_What this task involves_
Copy out each line of the listing below where the string "định" appears.

*** Begin section ***

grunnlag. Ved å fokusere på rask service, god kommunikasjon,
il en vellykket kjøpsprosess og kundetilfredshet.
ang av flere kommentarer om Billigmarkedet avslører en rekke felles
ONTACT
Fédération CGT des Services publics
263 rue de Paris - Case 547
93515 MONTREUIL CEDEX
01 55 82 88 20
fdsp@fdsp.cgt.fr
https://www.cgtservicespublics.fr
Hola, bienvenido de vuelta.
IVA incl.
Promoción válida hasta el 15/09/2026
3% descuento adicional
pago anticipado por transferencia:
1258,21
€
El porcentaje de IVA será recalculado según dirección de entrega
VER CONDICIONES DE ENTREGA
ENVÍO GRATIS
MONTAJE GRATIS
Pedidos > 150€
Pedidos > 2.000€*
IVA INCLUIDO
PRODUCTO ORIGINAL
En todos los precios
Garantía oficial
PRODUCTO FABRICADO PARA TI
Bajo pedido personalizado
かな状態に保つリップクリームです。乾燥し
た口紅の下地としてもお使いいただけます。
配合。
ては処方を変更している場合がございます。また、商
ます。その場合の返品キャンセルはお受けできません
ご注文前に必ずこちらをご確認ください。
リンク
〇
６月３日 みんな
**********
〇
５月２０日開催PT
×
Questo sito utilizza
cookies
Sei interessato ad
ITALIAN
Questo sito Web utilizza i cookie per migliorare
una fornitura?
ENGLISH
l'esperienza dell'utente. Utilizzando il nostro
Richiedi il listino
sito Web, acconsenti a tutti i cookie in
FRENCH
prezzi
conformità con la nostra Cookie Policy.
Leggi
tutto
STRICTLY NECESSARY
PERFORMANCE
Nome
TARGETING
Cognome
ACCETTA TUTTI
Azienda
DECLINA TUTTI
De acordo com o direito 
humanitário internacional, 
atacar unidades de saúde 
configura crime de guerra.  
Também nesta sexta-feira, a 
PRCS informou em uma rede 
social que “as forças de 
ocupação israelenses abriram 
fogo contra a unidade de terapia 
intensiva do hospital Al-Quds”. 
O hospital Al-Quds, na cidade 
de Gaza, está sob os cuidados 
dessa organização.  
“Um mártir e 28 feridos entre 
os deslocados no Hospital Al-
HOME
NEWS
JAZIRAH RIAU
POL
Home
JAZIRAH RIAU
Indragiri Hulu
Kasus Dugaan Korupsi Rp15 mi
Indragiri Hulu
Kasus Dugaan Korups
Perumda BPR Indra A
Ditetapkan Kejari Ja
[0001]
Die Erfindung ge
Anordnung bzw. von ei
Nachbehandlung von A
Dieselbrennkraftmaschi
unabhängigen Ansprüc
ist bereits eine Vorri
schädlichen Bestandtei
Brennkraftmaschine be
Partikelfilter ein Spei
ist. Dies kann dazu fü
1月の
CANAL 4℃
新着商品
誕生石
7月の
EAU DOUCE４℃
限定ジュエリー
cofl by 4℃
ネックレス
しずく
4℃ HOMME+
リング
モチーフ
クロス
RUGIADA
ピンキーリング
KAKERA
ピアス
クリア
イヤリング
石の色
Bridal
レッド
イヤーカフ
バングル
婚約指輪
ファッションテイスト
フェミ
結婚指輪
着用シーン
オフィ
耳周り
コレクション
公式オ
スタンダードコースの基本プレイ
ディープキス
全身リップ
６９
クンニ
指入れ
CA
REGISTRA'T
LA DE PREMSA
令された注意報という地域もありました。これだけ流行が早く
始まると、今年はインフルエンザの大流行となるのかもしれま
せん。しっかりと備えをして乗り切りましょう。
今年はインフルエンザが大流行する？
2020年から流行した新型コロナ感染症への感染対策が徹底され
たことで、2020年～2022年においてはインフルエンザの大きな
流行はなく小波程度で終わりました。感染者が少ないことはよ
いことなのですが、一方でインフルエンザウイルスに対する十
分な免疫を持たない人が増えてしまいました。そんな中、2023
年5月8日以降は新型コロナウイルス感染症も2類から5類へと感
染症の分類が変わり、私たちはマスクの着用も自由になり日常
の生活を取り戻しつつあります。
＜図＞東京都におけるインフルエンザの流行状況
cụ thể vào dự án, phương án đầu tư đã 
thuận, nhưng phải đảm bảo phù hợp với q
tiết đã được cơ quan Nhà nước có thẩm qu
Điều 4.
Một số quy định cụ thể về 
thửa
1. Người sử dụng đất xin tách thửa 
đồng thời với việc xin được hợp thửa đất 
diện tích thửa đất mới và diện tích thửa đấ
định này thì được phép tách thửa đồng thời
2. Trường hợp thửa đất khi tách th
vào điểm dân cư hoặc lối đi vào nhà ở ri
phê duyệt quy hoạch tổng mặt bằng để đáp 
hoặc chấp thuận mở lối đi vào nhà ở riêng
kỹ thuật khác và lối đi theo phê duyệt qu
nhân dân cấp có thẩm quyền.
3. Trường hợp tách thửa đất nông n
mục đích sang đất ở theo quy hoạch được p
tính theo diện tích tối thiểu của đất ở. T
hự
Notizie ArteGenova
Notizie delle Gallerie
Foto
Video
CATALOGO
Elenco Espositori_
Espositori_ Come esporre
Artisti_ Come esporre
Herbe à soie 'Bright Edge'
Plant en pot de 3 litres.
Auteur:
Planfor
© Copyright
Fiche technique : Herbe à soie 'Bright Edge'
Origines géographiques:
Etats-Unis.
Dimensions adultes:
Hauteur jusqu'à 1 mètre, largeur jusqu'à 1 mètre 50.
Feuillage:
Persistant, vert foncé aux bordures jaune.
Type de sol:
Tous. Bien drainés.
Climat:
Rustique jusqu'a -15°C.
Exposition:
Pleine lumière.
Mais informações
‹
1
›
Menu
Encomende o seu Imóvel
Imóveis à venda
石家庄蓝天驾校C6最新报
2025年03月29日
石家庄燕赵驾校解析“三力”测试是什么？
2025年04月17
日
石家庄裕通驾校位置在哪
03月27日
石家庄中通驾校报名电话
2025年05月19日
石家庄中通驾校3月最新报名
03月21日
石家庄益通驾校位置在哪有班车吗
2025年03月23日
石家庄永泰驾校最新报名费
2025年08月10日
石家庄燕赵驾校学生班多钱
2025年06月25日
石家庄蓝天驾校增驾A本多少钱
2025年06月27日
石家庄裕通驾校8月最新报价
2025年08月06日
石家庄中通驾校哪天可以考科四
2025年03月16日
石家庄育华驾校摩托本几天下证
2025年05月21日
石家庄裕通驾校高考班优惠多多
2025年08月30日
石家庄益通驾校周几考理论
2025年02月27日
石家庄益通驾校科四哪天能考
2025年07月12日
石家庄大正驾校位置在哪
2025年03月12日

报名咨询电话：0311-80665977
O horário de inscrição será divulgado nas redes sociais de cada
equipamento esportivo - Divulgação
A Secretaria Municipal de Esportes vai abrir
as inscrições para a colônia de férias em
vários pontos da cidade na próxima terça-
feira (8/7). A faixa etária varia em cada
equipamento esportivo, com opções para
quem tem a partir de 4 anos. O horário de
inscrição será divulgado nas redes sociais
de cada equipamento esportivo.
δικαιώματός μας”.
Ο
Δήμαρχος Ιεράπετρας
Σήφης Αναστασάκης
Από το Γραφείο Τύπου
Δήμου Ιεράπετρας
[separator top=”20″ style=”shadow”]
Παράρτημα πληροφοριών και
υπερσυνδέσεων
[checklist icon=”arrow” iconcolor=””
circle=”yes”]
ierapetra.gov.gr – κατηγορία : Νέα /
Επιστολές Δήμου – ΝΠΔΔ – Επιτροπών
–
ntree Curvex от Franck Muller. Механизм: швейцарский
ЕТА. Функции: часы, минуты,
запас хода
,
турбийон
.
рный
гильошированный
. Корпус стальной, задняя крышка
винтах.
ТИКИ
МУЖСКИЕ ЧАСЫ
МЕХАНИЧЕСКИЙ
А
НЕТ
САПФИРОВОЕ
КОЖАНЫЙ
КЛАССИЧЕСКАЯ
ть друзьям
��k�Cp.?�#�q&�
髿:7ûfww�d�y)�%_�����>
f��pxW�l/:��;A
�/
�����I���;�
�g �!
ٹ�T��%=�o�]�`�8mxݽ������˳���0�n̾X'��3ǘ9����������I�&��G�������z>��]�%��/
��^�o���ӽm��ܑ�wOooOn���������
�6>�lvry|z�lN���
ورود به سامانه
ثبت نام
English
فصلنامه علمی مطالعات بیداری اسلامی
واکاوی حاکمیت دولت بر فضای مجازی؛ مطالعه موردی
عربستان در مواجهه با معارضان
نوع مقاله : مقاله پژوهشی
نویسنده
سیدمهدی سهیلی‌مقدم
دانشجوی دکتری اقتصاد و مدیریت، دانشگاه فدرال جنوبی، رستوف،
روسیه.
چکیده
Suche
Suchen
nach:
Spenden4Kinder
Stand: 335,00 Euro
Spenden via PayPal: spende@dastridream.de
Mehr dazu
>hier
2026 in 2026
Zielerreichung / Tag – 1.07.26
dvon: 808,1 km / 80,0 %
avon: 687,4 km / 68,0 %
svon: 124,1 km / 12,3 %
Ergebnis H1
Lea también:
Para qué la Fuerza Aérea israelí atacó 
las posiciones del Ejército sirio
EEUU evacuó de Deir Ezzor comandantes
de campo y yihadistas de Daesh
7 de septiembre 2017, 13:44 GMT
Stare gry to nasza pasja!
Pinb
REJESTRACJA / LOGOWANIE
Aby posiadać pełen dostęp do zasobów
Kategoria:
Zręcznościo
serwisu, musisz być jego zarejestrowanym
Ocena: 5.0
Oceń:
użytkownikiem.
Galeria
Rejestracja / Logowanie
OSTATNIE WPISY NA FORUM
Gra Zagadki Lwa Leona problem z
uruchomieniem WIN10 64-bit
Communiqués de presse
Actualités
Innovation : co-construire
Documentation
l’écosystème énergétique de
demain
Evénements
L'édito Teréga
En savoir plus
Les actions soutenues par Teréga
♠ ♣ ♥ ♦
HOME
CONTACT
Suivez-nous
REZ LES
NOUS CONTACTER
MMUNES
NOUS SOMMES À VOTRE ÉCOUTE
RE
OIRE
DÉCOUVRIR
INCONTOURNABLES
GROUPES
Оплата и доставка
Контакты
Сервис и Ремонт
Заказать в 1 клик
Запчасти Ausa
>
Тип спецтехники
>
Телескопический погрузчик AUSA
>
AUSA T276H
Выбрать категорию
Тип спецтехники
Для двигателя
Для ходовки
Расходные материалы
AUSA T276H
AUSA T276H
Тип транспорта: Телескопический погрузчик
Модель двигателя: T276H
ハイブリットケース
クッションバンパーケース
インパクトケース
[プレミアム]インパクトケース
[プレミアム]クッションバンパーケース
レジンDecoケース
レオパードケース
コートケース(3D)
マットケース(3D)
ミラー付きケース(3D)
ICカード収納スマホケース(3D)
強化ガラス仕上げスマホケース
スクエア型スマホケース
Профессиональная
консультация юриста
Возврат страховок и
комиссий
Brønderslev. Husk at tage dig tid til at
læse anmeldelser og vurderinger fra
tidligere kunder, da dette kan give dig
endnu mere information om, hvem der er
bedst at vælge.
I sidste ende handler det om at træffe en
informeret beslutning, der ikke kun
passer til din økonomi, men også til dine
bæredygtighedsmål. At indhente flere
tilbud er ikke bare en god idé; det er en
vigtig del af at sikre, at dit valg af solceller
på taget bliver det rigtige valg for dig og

*** End section ***

_Response area_
Một số quy định cụ thể về 
định này thì được phép tách thửa đồng thời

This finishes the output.